A decisão foi tomada durante sessão extraordinária conduzida pelo presidente em exercício da entidade, Carlos Augusto da Motta Leal. Além da aprovação da medida, o Conselho definiu que o Ato de Desagravo Público será realizado no dia 22 de julho, às 13h, em frente à sede do TRT-17, em Vitória.
A iniciativa é uma resposta às declarações feitas pela magistrada durante uma sessão do TRT-17 realizada na última quarta-feira (8), quando, segundo a OAB-ES, ela dirigiu críticas e manifestações ofensivas à instituição e à magistratura de primeiro grau.
Na ocasião, a presidente da OAB-ES, Erica Neves, havia solicitado o adiamento do julgamento sobre a reestruturação do Tribunal para que a entidade pudesse se manifestar no processo. Durante a sessão, a desembargadora questionou a atuação da Ordem, o que levou Erica Neves a reagir em defesa da instituição, afirmando que “ninguém destrata a OAB-ES”.
Relator aponta constrangimento à advocacia
O relator do processo e conselheiro seccional, Robson Louzada, pontua que a atitude da desembargadora causou “enorme constrangimento” à advocacia capixaba e à presidente da Seccional. “A conduta adotada mostrou-se desalinhada com os deveres impostos à magistratura, especialmente quanto à urbanidade, à polidez e ao tratamento cortês dispensado às partes, aos interessados e aos representantes das instituições”, afirma.

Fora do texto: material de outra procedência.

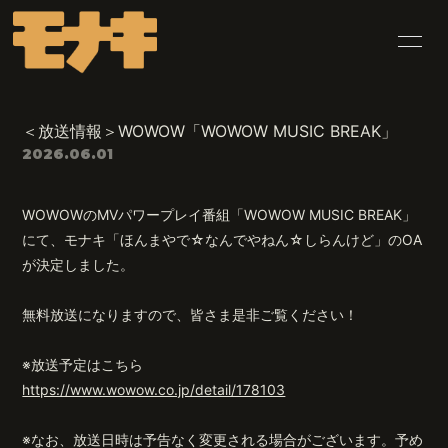
HOME
INFORMATION
＜放送情報＞WOWOW「WOWOW MUSIC BREAK」
SCHEDULE
PROFILE
2026.06.01
VIDEO
DISCOGRAPHY
WOWOWのMVパワープレイ番組「WOWOW MUSIC BREAK」
にて、モナキ「ほんまやで☆なんでやねん☆しらんけど」のOA
BLOG
MOVIE
が決定しました。
PHOTO
Q&A
無料放送になりますので、皆さま是非ご覧ください！
CONTACT
※放送予定はこちら
https://www.wowow.co.jp/detail/178103
※なお、放送日時は予告なく変更される場合がございます。予め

O presidente em exercício da OAB-ES, Carlos Augusto da Motta Leal, destacou que a aprovação do desagravo reforça o compromisso da Ordem com a defesa das prerrogativas da advocacia e do respeito entre as instituições.

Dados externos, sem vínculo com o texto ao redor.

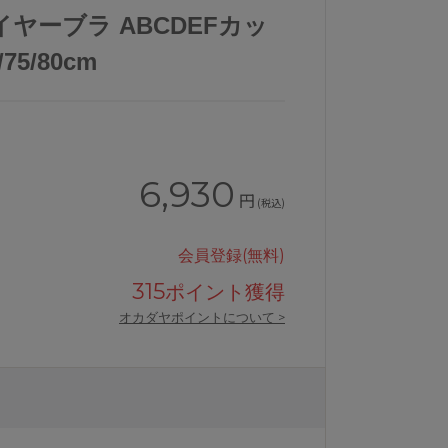
ヤーブラ ABCDEFカッ
75/80cm
6,930
円
(税込)
会員登録(無料)
315
ポイント獲得
オカダヤポイントについて >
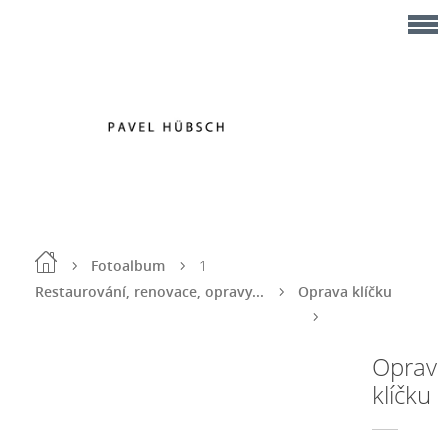
Fotoalbum
1
Restaurování, renovace, opravy...
Oprava klíčku
Oprav
klíčku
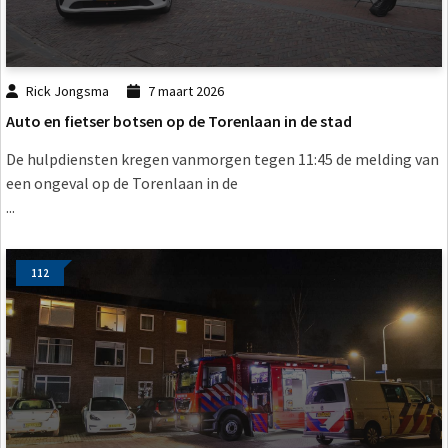
Rick Jongsma
7 maart 2026
Auto en fietser botsen op de Torenlaan in de stad
De hulpdiensten kregen vanmorgen tegen 11:45 de melding van
een ongeval op de Torenlaan in de
...
112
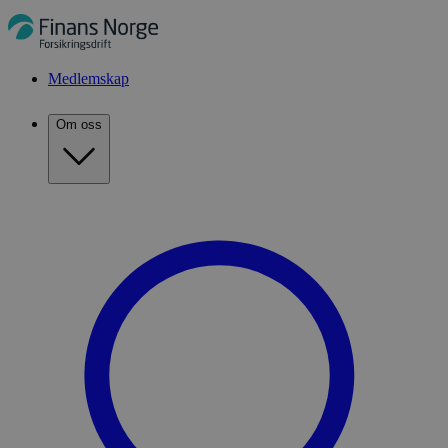
Medlemskap
Om oss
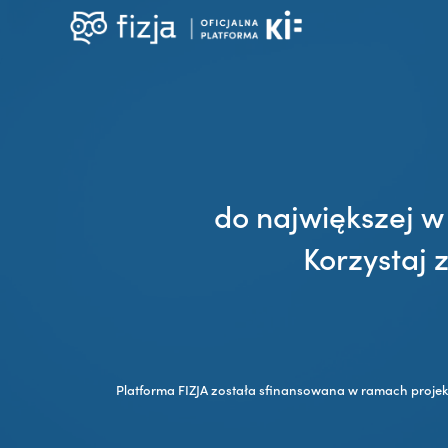
do największej w
Korzystaj 
Platforma FIZJA została sfinansowana w ramach proje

A sessão contou também com a participação dos ex-presidentes da OAB-ES Homero Mafra e Luiz Antônio de Souza Basílio. Na ocasião, Basílio afirmou que instituições permanecem fortes quando defendem seus princípios “com coragem, equilíbrio, sabedoria e respeito”. Já Homero Mafra elogiou a atuação da presidente Erica Neves durante o episódio e afirmou que a reação representou toda a advocacia capixaba.

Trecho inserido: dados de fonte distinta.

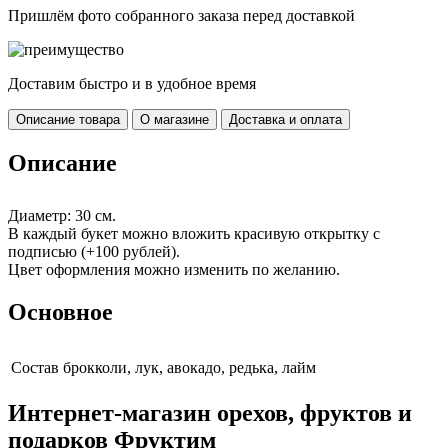
Пришлём фото собранного заказа перед доставкой
Доставим быстро и в удобное время
Описание товара
О магазине
Доставка и оплата
Описание
Диаметр: 30 см.
В каждый букет можно вложить красивую открытку с
подписью (+100 рублей).
Цвет оформления можно изменить по желанию.
Основное
Cостав
брокколи, лук, авокадо, редька, лайм
Интернет-магазин орехов, фруктов и
подарков Фруктим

Reclamação ao Conselho Nacional de Justiça
Além do desagravo público, a OAB-ES protocolou, na última semana, uma Reclamação Disciplinar no Conselho Nacional de Justiça (CNJ), solicitando o afastamento cautelar da desembargadora até a conclusão de eventual processo administrativo disciplinar. Segundo a entidade, horas após o protocolo do pedido foi divulgada a decisão que determinou o afastamento cautelar da magistrada.